Open damienwebdev opened 1 year ago
This could be closed, it's possible for users to implement this themselves, but it would be nice to have the AKS team document this specifically for AKS.
Hi @damienwebdev Have you been able to deploy Node Local DNS to aks? I tried both the official solution from k8s and the suggested aks solution here, neither of them works on AKS
Hi @timja, it has been a few months since your comment and I want to ask if you are still using it without any problems or if you have found something more suitable? Thanks
I just implemented this today, seems to be working. A few notes for someone new to this.
In @timja's example, the dns ip is 10.0.0.10
, this may not be the case for you. This command can be used to query the ip: kubectl get svc kube-dns -n kube-system -o jsonpath={.spec.clusterIP}
(source: https://kubernetes.io/docs/tasks/administer-cluster/nodelocaldns/)
The default memory requests were way too small for my use case, I was seeing 25mb+ of memory used by the node local caches, so make sure you set that correctly, as having a nodelocal pod get OOM killed will result in DNS downtime on that node.
it shouldn't get oom killed if there's no limit set, but yes it could probably request more than that if it's needed.
If no limit is set then if a node has memory pressure it will be higher priority to get killed if it is using more than its requested memory.
@artificial-aidan @timja
Have you guys figured it out? We also run AKS cluster and after I installed nodelocalcache
as per Kubernetes docs (except I had to remove addonmanager.kubernetes.io/mode: Reconcile
label) I don't think it is working as I would expect.
When creating new pod in that cluster based on dnsutils
image for example and running nslookup google.com
we get Server: 10.0.0.10
instead of Server: 169.254.20.10
. I would expect to get 10.0.0.10
on the first call and 169.254.20.10
on all calls after that since it should be cached by node-local-dns
.
I am curious if it even supposed to work with AKS or is there anything else that has to be done in order for it to work in AKS managed cluster?
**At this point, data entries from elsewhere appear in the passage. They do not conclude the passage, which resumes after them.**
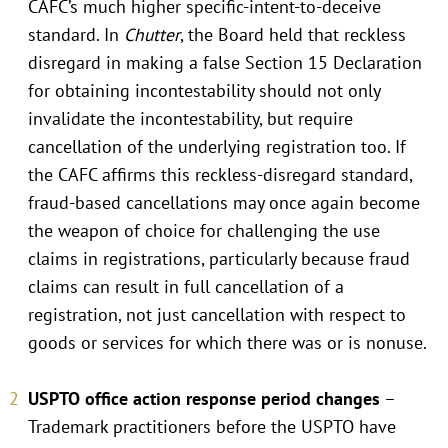
CAFC’s much higher specific-intent-to-deceive
standard. In
Chutter
, the Board held that reckless
disregard in making a false Section 15 Declaration
for obtaining incontestability should not only
invalidate the incontestability, but require
cancellation of the underlying registration too. If
the CAFC affirms this reckless-disregard standard,
fraud-based cancellations may once again become
the weapon of choice for challenging the use
claims in registrations, particularly because fraud
claims can result in full cancellation of a
registration, not just cancellation with respect to
goods or services for which there was or is nonuse.
USPTO office action response period changes
–
Trademark practitioners before the USPTO have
Or am I testing it wrongly altogether?
I think the way I tested it was to look at DNS queries on the kube-dns metrics. They went way down once nodelocal was working.
Thanks for the response.
Can you please elaborate on this a little bit? How did you install nodelocaldns
in your AKS?
Did you use curl <coredns-pod-xxx>:9153/metrics
to get different metrics? If so, which one did you pay attention to?
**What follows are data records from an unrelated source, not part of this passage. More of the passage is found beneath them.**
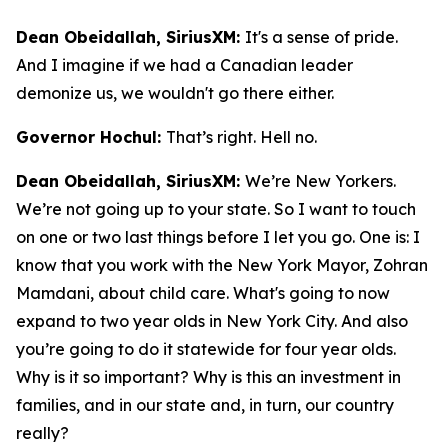
Dean Obeidallah, SiriusXM:
It's a sense of pride.
And I imagine if we had a Canadian leader
demonize us, we wouldn't go there either.
Governor Hochul:
That’s right. Hell no.
Dean Obeidallah, SiriusXM:
We’re New Yorkers.
We’re not going up to your state. So I want to touch
on one or two last things before I let you go. One is: I
know that you work with the New York Mayor, Zohran
Mamdani, about child care. What's going to now
expand to two year olds in New York City. And also
you’re going to do it statewide for four year olds.
Why is it so important? Why is this an investment in
families, and in our state and, in turn, our country
really?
I use prometheus to scrape all the metrics, don't remember where they came from. But both nodelocal and coredns export the cache hit metric. And you should be able to see the nodelocal metric increasing. I followed the same steps timja did.
Thanks for the response.
Can you please elaborate on this a little bit? How did you install
nodelocaldns
in your AKS?Did you use
curl <coredns-pod-xxx>:9153/metrics
to get different metrics? If so, which one did you pay attention to?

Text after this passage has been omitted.